Russell advoga em favor da perspectiva de que deveríamos abordar os assuntos morais desde o ponto de vista dos desejos dos indivíduos. Os desejos em si não são ruins, mas em determinadas ocasiões, sim, em virtude de suas conseqüências no conjunto da sociedade. O postulado calha perfeitamente à polêmica, uma vez que a Constituição consagra o direito dos indivíduos à religião, mas não permite que a crença religiosa de um grupo de indivíduos se sobreponha ao laicismo do Estado.
Russell também escreve que o castigo é importante só no sentido instrumental e não deveríamos castigar alguém só por castigar.

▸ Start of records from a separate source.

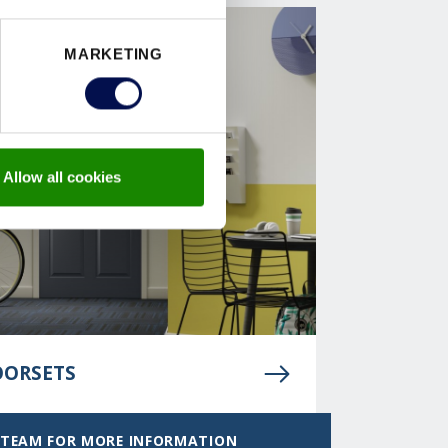
MARKETING
Allow all cookies
OORSETS
 TEAM FOR MORE INFORMATION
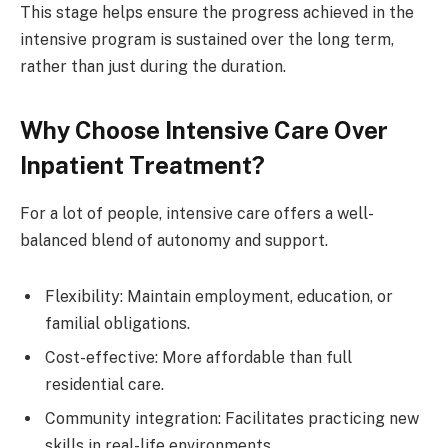
This stage helps ensure the progress achieved in the
intensive program is sustained over the long term,
rather than just during the duration.
Why Choose Intensive Care Over
Inpatient Treatment?
For a lot of people, intensive care offers a well-
balanced blend of autonomy and support.
Flexibility: Maintain employment, education, or
familial obligations.
Cost-effective: More affordable than full
residential care.
Community integration: Facilitates practicing new
skills in real-life environments.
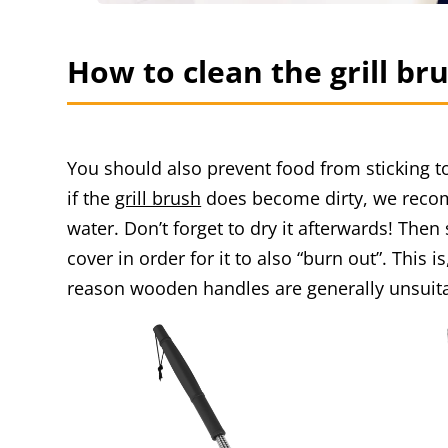
How to clean the grill br
You should also prevent food from sticking 
if the
grill brush
does become dirty, we recomm
water. Don’t forget to dry it afterwards! Then
cover in order for it to also “burn out”. This 
reason wooden handles are generally unsuita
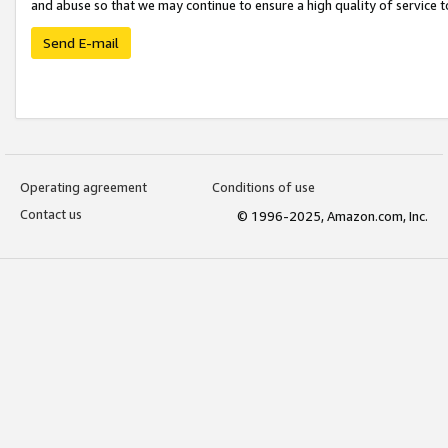
and abuse so that we may continue to ensure a high quality of service t
Send E-mail
Operating agreement
Conditions of use
Contact us
© 1996-2025, Amazon.com, Inc.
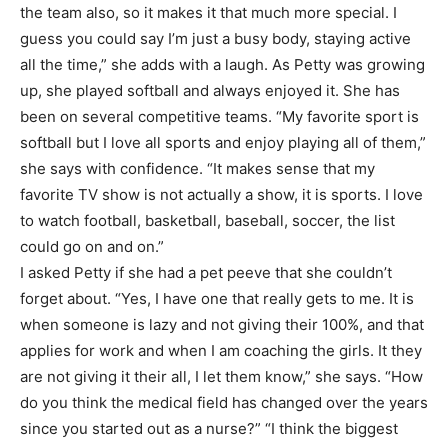
the team also, so it makes it that much more special. I
guess you could say I’m just a busy body, staying active
all the time,” she adds with a laugh. As Petty was growing
up, she played softball and always enjoyed it. She has
been on several competitive teams. “My favorite sport is
softball but I love all sports and enjoy playing all of them,”
she says with confidence. “It makes sense that my
favorite TV show is not actually a show, it is sports. I love
to watch football, basketball, baseball, soccer, the list
could go on and on.”
I asked Petty if she had a pet peeve that she couldn’t
forget about. “Yes, I have one that really gets to me. It is
when someone is lazy and not giving their 100%, and that
applies for work and when I am coaching the girls. It they
are not giving it their all, I let them know,” she says. “How
do you think the medical field has changed over the years
since you started out as a nurse?” “I think the biggest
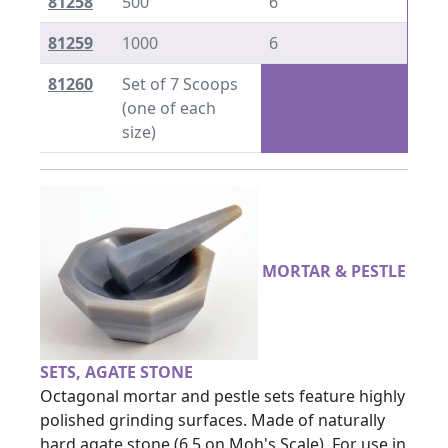
81258
500
6
81259
1000
6
81260
Set of 7 Scoops
(one of each
size)
MORTAR & PESTLE
SETS, AGATE STONE
Octagonal mortar and pestle sets feature highly
polished grinding surfaces. Made of naturally
hard agate stone (6.5 on Moh's Scale). For use in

Foi o castigo que o Supremo poupou a milhares de brasileiros que poderão alcançar com tratamentos mais eficazes para os males que os afligem hoje e que poderão ser evitados no futuro.
Acreditar que os problemas do homem sejam passíveis de solução unicamente através dos métodos usados pela ciência e tecnologia é enredar-se na cilada do cientificismo. Rejeitar os avanços científicos com base somente no argumento religioso é ainda pior: é fechar a porta ao futuro com a trava da negação da realidade do presente.
Ou, nas palavras de Bertrand Russell:
‘Parece haver a crença de que, a menos que todos os membros de uma nação sejam compelidos – seja por perseguição, seja por uma educação que destrua o poder de raciocínio – a acreditar em cousas nas quais nenhum homem racional pode crer, esta nação ficará tão dilacerada por dissensões, ou paralisada por dúvidas hesitantes, que se arruinará inevitavelmente.’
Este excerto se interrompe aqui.